*REQUIRED WORK*.
Could you set down exactly the lines of the data below, starting at the one that holds "手のひらを床につけ、膝立ちで前後に移動" and ending at the one that holds "Yakacık Noktasal Su Kaçağı Bulma", both included, and only those?

*DATA FOR PROCESSING*.
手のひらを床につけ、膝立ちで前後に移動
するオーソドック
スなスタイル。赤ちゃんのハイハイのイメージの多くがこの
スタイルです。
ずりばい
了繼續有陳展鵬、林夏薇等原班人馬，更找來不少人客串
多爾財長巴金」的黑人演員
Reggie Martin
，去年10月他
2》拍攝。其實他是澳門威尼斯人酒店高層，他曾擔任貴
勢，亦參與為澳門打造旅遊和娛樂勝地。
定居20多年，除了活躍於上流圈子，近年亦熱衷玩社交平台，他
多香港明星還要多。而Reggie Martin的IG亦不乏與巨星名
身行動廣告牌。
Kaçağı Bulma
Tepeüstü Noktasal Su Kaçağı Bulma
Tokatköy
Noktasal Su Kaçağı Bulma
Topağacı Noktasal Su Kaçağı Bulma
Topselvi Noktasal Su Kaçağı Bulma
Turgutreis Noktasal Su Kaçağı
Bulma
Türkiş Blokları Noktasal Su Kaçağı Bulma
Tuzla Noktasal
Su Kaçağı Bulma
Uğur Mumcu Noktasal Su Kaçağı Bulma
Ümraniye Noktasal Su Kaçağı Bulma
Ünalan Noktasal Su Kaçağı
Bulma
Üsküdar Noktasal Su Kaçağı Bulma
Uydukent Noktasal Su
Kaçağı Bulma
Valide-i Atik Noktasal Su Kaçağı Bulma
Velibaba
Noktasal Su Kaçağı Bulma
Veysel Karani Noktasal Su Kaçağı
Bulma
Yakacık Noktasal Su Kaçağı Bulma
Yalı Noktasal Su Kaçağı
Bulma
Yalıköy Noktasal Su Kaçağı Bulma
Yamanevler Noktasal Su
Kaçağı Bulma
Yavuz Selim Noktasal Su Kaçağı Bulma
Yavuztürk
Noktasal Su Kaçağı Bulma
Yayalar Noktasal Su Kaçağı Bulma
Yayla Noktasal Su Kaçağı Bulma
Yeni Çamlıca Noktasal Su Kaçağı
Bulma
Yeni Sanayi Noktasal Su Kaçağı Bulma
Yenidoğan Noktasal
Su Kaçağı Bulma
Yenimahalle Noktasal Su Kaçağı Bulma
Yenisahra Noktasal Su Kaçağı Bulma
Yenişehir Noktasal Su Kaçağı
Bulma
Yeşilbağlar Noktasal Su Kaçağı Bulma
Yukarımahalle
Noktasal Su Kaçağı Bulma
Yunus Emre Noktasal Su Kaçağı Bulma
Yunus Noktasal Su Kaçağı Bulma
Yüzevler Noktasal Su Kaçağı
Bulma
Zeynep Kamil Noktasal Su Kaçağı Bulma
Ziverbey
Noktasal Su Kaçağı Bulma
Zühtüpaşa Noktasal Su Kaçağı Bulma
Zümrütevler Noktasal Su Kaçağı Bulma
---
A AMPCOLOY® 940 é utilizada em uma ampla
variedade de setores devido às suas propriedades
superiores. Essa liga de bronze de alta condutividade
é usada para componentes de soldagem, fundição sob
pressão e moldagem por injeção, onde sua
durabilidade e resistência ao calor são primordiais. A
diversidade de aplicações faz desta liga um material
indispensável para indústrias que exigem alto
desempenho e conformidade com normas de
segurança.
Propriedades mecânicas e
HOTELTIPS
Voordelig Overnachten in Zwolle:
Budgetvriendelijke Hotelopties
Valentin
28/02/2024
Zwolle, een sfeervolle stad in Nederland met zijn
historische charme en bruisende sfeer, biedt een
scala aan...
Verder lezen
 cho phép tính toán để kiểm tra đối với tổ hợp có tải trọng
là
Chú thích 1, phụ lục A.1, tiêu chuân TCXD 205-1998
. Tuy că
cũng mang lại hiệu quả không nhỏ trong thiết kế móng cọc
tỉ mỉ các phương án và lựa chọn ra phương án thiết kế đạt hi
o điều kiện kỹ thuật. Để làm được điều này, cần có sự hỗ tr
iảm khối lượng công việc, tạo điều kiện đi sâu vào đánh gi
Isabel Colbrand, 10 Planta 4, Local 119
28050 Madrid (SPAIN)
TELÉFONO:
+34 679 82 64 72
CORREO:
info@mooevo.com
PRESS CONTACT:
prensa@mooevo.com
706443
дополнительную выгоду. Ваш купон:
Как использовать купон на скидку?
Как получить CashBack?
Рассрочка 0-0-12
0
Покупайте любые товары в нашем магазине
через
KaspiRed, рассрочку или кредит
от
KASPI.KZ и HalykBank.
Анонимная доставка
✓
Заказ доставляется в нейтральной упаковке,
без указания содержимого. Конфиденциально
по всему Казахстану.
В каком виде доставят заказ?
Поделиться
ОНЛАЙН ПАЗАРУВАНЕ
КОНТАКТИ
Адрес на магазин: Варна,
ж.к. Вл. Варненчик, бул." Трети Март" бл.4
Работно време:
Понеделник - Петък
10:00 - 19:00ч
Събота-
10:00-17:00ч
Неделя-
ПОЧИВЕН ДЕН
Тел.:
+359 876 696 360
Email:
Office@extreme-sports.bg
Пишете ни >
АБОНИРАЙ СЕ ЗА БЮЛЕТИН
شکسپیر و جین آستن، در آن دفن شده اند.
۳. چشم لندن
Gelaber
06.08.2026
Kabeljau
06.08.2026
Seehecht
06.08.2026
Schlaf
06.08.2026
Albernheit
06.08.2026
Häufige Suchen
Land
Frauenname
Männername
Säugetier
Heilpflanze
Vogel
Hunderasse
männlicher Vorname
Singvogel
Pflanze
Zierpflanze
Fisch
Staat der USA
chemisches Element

*ANSWER FOR THIS EXERCISE*.
手のひらを床につけ、膝立ちで前後に移動
するオーソドック
スなスタイル。赤ちゃんのハイハイのイメージの多くがこの
スタイルです。
ずりばい
了繼續有陳展鵬、林夏薇等原班人馬，更找來不少人客串
多爾財長巴金」的黑人演員
Reggie Martin
，去年10月他
2》拍攝。其實他是澳門威尼斯人酒店高層，他曾擔任貴
勢，亦參與為澳門打造旅遊和娛樂勝地。
定居20多年，除了活躍於上流圈子，近年亦熱衷玩社交平台，他
多香港明星還要多。而Reggie Martin的IG亦不乏與巨星名
身行動廣告牌。
Kaçağı Bulma
Tepeüstü Noktasal Su Kaçağı Bulma
Tokatköy
Noktasal Su Kaçağı Bulma
Topağacı Noktasal Su Kaçağı Bulma
Topselvi Noktasal Su Kaçağı Bulma
Turgutreis Noktasal Su Kaçağı
Bulma
Türkiş Blokları Noktasal Su Kaçağı Bulma
Tuzla Noktasal
Su Kaçağı Bulma
Uğur Mumcu Noktasal Su Kaçağı Bulma
Ümraniye Noktasal Su Kaçağı Bulma
Ünalan Noktasal Su Kaçağı
Bulma
Üsküdar Noktasal Su Kaçağı Bulma
Uydukent Noktasal Su
Kaçağı Bulma
Valide-i Atik Noktasal Su Kaçağı Bulma
Velibaba
Noktasal Su Kaçağı Bulma
Veysel Karani Noktasal Su Kaçağı
Bulma
Yakacık Noktasal Su Kaçağı Bulma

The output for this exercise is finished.